Below are the records; locate each line with the word "moins" and copy it.

● DATA FOR REVIEW
▬▬▬▬▬▬▬▬▬▬

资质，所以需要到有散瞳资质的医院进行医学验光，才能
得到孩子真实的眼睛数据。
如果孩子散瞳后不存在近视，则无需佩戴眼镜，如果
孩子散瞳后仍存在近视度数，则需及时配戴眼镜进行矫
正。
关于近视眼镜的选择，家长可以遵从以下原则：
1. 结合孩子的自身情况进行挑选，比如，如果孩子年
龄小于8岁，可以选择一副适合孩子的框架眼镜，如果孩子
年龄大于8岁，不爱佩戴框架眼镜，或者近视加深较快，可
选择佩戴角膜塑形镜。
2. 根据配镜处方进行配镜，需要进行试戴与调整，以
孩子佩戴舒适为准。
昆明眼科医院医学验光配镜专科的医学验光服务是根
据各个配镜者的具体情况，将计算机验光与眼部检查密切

▬▬▬▬▬▬▬▬▬▬

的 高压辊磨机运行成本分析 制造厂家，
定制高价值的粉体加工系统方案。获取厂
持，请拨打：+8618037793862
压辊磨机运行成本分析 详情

▬▬▬▬▬▬▬▬▬▬

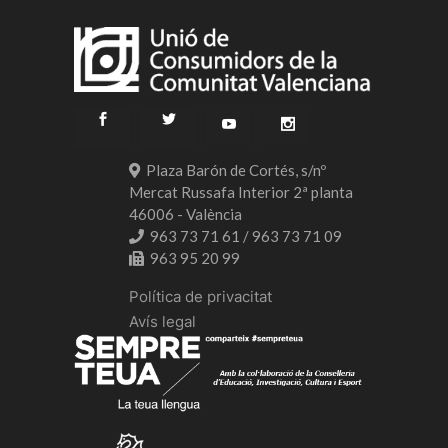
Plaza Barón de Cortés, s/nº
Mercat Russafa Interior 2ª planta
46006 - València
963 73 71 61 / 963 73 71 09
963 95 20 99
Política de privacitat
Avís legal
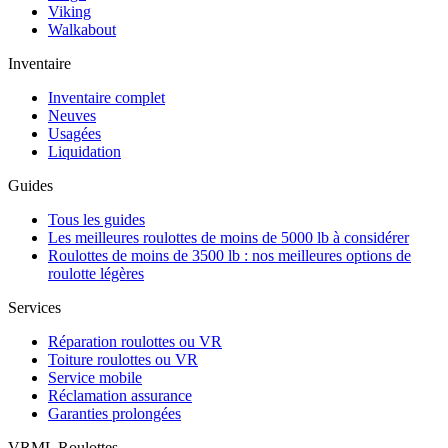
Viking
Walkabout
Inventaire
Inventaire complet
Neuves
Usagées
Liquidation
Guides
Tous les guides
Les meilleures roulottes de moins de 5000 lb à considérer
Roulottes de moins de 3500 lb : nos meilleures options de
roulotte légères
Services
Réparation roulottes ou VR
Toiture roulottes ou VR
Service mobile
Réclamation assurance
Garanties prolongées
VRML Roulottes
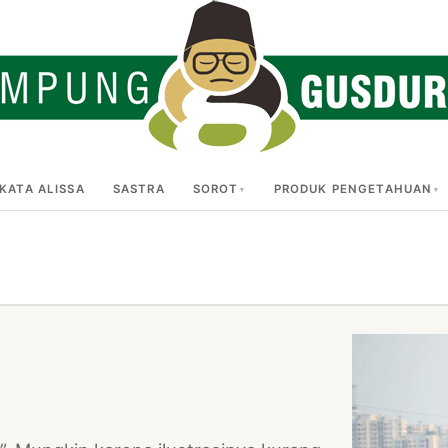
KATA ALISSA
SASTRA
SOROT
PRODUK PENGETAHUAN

▬▬▬▬▬▬▬▬▬▬

● SOLUTION BELOW
Les meilleures roulottes de moins de 5000 lb à considérer
Roulottes de moins de 3500 lb : nos meilleures options de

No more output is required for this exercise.